[Collected data]
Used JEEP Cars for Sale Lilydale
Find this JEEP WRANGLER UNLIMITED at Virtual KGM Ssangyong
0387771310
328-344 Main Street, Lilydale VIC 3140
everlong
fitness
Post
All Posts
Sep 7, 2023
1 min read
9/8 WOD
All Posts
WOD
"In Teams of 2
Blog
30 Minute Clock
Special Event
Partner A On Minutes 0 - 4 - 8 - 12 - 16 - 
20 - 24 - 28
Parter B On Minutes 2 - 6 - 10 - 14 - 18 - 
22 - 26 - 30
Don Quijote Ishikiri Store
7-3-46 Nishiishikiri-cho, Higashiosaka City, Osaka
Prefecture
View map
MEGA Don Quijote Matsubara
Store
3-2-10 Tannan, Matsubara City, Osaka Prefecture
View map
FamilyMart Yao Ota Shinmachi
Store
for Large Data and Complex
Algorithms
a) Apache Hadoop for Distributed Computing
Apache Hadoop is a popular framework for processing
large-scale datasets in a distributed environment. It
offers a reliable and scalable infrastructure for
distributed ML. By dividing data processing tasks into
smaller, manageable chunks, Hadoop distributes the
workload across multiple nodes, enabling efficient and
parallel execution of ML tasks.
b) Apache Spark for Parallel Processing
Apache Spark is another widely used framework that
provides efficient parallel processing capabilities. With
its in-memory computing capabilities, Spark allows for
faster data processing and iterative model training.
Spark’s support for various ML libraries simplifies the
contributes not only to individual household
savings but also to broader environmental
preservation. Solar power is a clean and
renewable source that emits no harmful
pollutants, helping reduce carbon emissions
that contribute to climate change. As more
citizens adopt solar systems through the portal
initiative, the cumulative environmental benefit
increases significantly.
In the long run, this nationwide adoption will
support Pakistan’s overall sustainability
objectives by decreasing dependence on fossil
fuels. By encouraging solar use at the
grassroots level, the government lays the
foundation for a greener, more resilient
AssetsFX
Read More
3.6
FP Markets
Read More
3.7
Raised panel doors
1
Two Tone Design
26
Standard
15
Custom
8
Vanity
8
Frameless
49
--
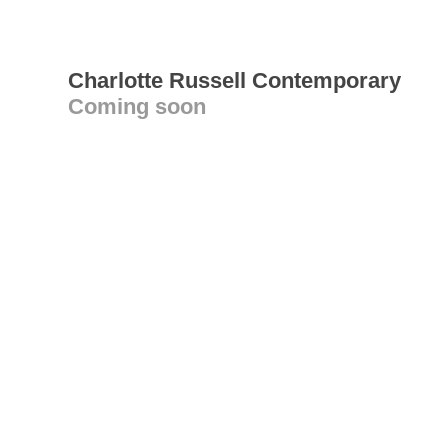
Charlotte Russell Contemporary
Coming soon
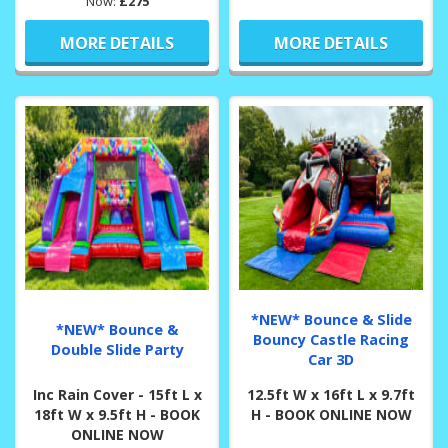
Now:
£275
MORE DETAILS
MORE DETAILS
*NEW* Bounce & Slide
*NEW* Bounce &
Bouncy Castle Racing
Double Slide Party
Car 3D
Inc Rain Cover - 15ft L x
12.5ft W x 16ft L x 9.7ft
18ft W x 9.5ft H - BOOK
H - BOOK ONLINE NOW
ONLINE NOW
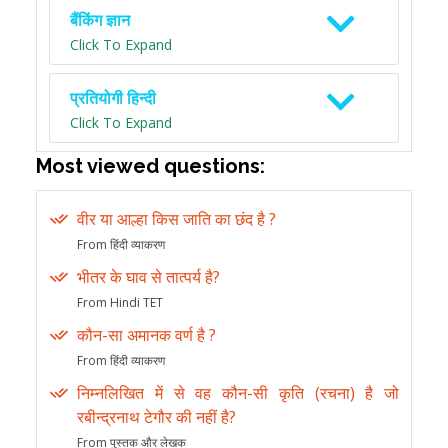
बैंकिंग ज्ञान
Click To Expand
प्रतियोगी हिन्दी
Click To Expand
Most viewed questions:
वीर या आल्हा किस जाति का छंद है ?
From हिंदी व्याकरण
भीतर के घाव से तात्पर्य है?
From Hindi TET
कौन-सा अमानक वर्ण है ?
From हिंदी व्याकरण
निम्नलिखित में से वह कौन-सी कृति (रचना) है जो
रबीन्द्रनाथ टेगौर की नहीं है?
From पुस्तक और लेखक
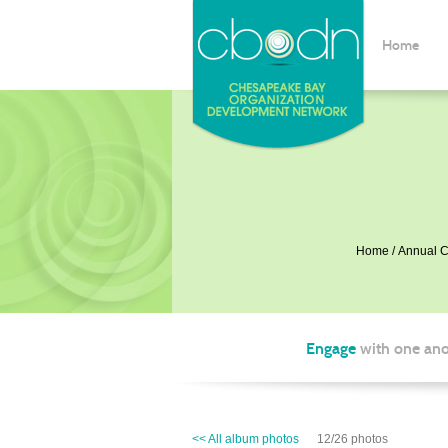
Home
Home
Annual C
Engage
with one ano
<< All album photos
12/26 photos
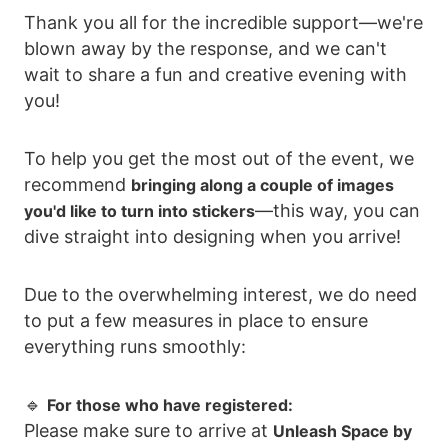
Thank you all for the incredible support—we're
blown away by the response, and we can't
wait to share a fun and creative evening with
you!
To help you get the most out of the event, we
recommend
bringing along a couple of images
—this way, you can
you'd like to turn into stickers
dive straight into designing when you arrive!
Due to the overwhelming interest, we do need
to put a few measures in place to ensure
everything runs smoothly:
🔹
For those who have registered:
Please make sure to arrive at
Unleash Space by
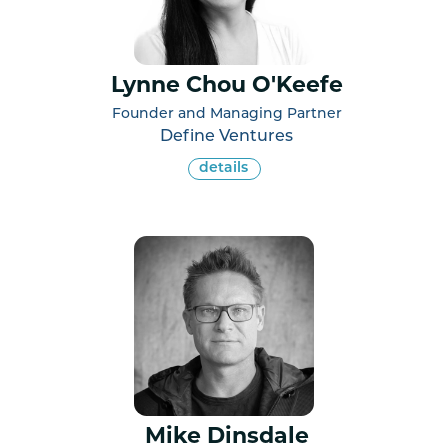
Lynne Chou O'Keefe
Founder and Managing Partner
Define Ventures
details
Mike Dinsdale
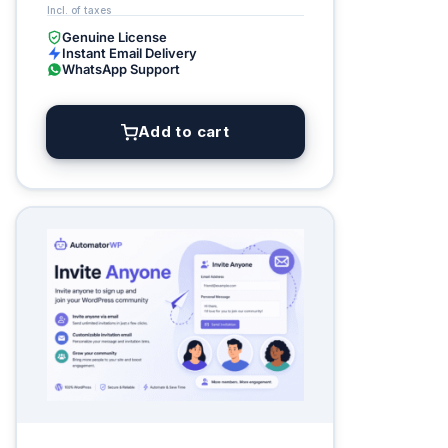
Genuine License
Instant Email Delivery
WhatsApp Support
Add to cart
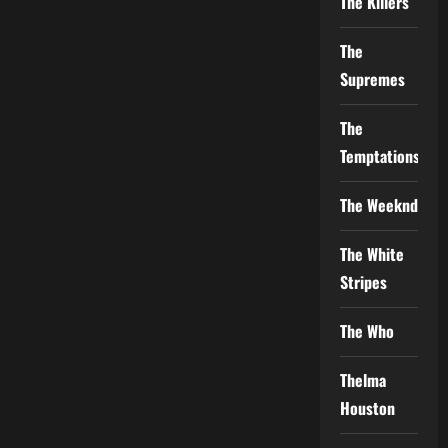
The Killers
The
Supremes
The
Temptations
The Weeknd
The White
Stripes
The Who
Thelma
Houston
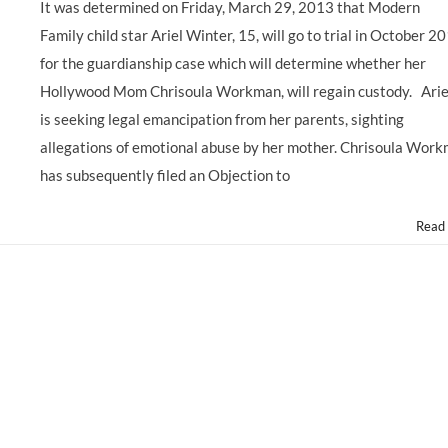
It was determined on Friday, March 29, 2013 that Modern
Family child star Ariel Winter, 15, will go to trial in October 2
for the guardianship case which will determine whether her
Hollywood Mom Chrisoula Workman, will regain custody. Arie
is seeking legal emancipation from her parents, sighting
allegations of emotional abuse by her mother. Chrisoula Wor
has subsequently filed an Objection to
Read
...
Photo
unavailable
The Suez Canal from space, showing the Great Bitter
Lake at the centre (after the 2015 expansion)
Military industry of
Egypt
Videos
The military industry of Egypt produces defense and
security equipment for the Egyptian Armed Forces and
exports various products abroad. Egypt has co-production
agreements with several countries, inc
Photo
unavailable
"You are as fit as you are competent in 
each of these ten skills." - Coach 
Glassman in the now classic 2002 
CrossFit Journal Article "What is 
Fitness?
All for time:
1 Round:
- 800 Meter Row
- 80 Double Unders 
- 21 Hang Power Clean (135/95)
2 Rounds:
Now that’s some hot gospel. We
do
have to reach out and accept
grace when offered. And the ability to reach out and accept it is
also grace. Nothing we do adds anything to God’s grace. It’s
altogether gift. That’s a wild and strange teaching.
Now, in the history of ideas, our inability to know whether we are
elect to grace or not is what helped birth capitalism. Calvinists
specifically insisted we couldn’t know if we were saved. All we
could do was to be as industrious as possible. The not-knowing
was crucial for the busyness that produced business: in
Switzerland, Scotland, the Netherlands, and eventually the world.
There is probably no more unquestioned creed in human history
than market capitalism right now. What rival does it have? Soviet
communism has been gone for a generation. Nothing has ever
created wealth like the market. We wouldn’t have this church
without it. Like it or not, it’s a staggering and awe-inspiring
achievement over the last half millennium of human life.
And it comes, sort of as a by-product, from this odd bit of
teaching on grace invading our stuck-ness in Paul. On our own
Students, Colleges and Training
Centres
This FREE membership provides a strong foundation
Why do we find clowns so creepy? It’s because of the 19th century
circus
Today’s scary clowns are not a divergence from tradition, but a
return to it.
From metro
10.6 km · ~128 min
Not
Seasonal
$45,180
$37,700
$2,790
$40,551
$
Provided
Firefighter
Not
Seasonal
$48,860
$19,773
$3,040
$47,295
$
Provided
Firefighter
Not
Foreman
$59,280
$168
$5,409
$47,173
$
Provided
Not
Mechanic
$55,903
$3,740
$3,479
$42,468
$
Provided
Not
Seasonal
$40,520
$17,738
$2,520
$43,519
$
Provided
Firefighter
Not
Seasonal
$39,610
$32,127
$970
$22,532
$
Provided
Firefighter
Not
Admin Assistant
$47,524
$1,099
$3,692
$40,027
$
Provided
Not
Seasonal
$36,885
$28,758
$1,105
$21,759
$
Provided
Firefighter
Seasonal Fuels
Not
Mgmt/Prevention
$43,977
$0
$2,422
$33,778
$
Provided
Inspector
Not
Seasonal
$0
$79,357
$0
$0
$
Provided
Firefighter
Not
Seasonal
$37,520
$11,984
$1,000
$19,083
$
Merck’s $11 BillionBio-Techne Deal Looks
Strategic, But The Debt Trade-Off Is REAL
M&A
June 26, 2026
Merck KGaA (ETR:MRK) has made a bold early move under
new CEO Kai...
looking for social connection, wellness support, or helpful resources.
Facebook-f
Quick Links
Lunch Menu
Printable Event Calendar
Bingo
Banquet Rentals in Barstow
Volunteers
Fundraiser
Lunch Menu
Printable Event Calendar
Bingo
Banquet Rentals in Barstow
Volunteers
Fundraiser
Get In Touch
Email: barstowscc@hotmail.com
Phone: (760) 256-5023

- Assignment
List each line of the records that holds the string "Hadoop".

- Written reply
a) Apache Hadoop for Distributed Computing
Apache Hadoop is a popular framework for processing
smaller, manageable chunks, Hadoop distributes the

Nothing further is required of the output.